In un editoriale pubblicato sempre dal NEJM (3), Edward W. Campion – online editor della rivista – e John A. Jarcho – cardiologo del Brigham and Women’s Hospital di Boston – hanno però messo in evidenza alcune problematiche dello studio. In primo luogo, il 52% dei partecipanti aveva un’età inferiore ai 40 anni mentre solo il 6% apparteneva alla fascia di età, quella superiore ai 65 anni, in cui il rischio di fibrillazione atriale e di ictus è più elevato. Secondo i due autori, infatti, le caratteristiche del campione non sono state dettate solo da criteri clinici ma anche, e forse soprattutto, dalla necessità di coinvolgere persone in possesso di un Apple Watch e un iPhone. Inoltre, nonostante la notevole capacità di reclutamento iniziale, meno di un quarto delle persone che hanno ricevuto la notifica di alterata frequenza cardiaca ha poi restituito l’ECG. Un dato, questo, legato probabilmente alla natura completamente telematica dello studio, la quale potrebbe aver prodotto un generale scetticismo dei pazienti. Inoltre, anche sapere che a finanziare la ricerca era un colosso come la Apple potrebbe aver sollevato preoccupazioni circa la privacy dei partecipanti.

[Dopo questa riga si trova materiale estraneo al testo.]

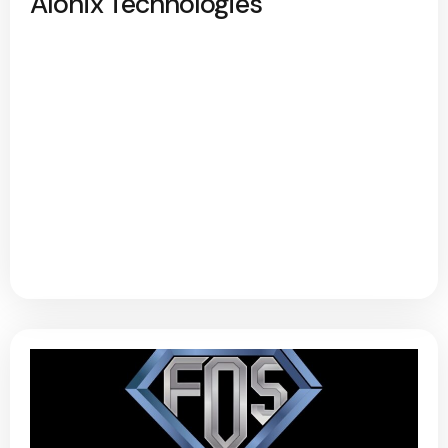
Alonix Technologies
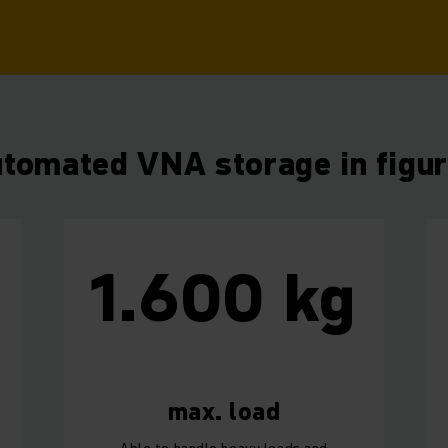
tomated VNA storage in figu
1.600 kg
m
max. load
Able to handle heavy loads and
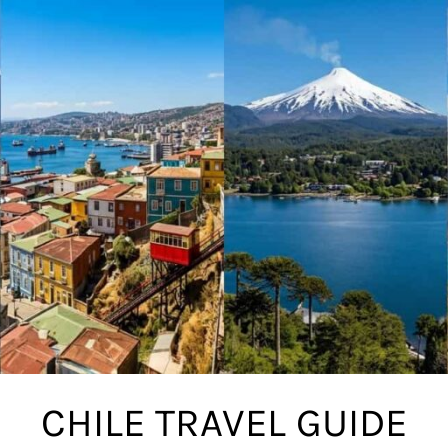
CHILE TRAVEL GUIDE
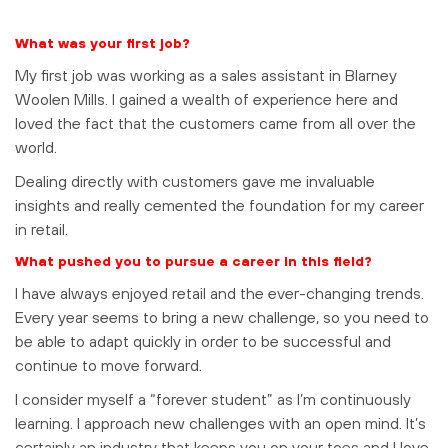
What was your first job?
My first job was working as a sales assistant in Blarney
Woolen Mills. I gained a wealth of experience here and
loved the fact that the customers came from all over the
world.
Dealing directly with customers gave me invaluable
insights and really cemented the foundation for my career
in retail.
What pushed you to pursue a career in this field?
I have always enjoyed retail and the ever-changing trends.
Every year seems to bring a new challenge, so you need to
be able to adapt quickly in order to be successful and
continue to move forward.
I consider myself a “forever student” as I’m continuously
learning. I approach new challenges with an open mind. It’s
certainly an industry that keeps you on your toes and I love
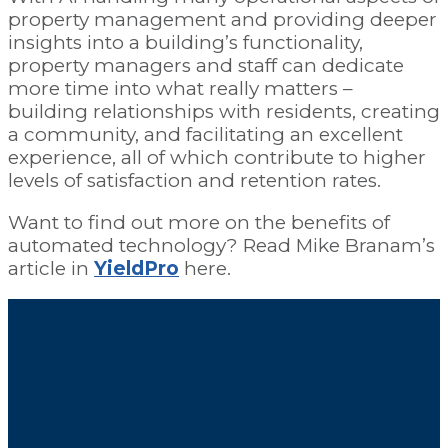
property management and providing deeper
insights into a building’s functionality,
property managers and staff can dedicate
more time into what really matters –
building relationships with residents, creating
a community, and facilitating an excellent
experience, all of which contribute to higher
levels of satisfaction and retention rates.
Want to find out more on the benefits of
automated technology? Read Mike Branam’s
article in
YieldPro
here.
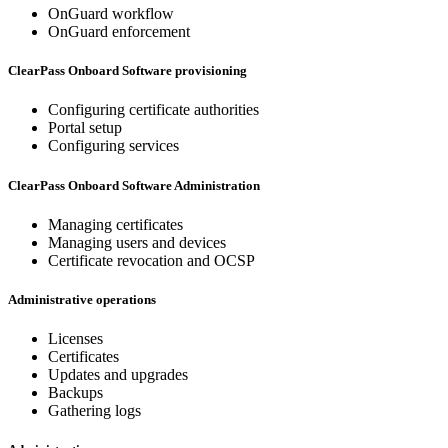
OnGuard workflow
OnGuard enforcement
ClearPass Onboard Software provisioning
Configuring certificate authorities
Portal setup
Configuring services
ClearPass Onboard Software Administration
Managing certificates
Managing users and devices
Certificate revocation and OCSP
Administrative operations
Licenses
Certificates
Updates and upgrades
Backups
Gathering logs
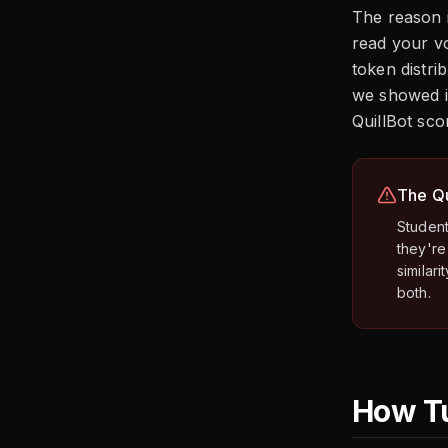
The reason i
read your vo
token distri
we showed i
QuillBot sc
The Qu
Student
they're
similar
both.
How Tu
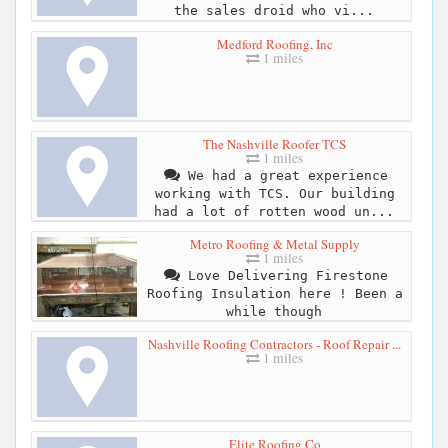
the sales droid who vi...
Medford Roofing, Inc
1 miles
The Nashville Roofer TCS
1 miles
We had a great experience
working with TCS. Our building
had a lot of rotten wood un...
Metro Roofing & Metal Supply
1 miles
Love Delivering Firestone
Roofing Insulation here ! Been a
while though
Nashville Roofing Contractors - Roof Repair ...
1 miles
Elite Roofing Co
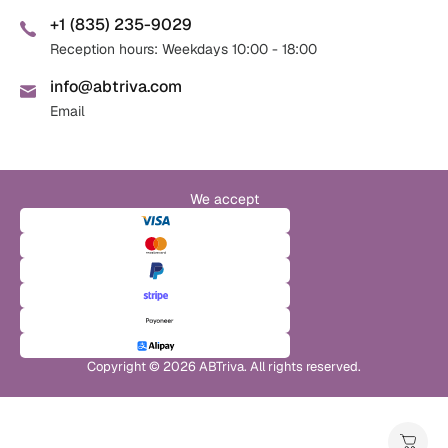
+1 (835) 235-9029
Reception hours: Weekdays 10:00 - 18:00
info@abtriva.com
Email
We accept
Copyright © 2026 ABTriva. All rights reserved.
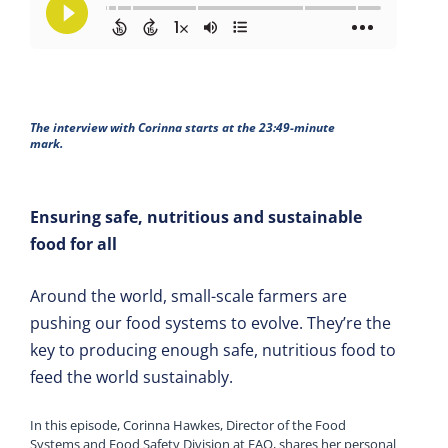
The interview with Corinna starts at the 23:49-minute
mark.
Ensuring safe, nutritious and sustainable
food for all
Around the world, small-scale farmers are
pushing our food systems to evolve. They’re the
key to producing enough safe, nutritious food to
feed the world sustainably.
In this episode, Corinna Hawkes, Director of the Food
Systems and Food Safety Division at FAO, shares her personal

Altri hanno poi espresso uno scetticismo anche maggiore. Tra questi il giornalista e autore del blog CardioBrief Larry Husten, molto critico riguardo allo studio e, in generale, all’entusiasmo che si associa spesso all’adozione di tecnologie innovative in campo medico: “Ci sono sempre conseguenze inaspettate relative all’utilizzo di queste nuove tecnologie, le quali potrebbero provocare lo scatenarsi di forze distopiche”. La sua principale preoccupazione è rivolta alla composizione del gruppo di studio: più della metà dei partecipanti ha un’età inferiore ai 40 anni, una percentuale piuttosto anomala per un gruppo di ricerca sulla fibrillazione atriale. Il rischio, quindi, è che si finisca per medicalizzare una fascia della popolazione in cui la presenza di questa patologia è marginale. “Nel mondo reale ci sono molte persone a rischio di fibrillazione atriale […] e molti di loro sono scarsamente seguiti dal sistema sanitario, ma sicuramente i quarantenni in possesso di smart watch non sono tra questi” (4).
Vasilica Manole
▼1. Perez MV, Mahaffey KW, Hedlin H, et al. Large-scale assessment of a smartwatch to identify atrial fibrillation. New England Journal of Medicine 2019; doi: 10.1056/NEJMoa1901183.
2. Dini A. Wearable in volata, partita a 5 per conquistare il mercato. Corriere delle comunicazioni, Settembre 2019.
3. Campion EW, Jarcho JA. Watched by Apple. New England Journal of Medicine 2019; doi: 10.1056/NEJMe1913980.
4. Husten L. What can we learn From the Apple heart study? Cardiobrief 2019.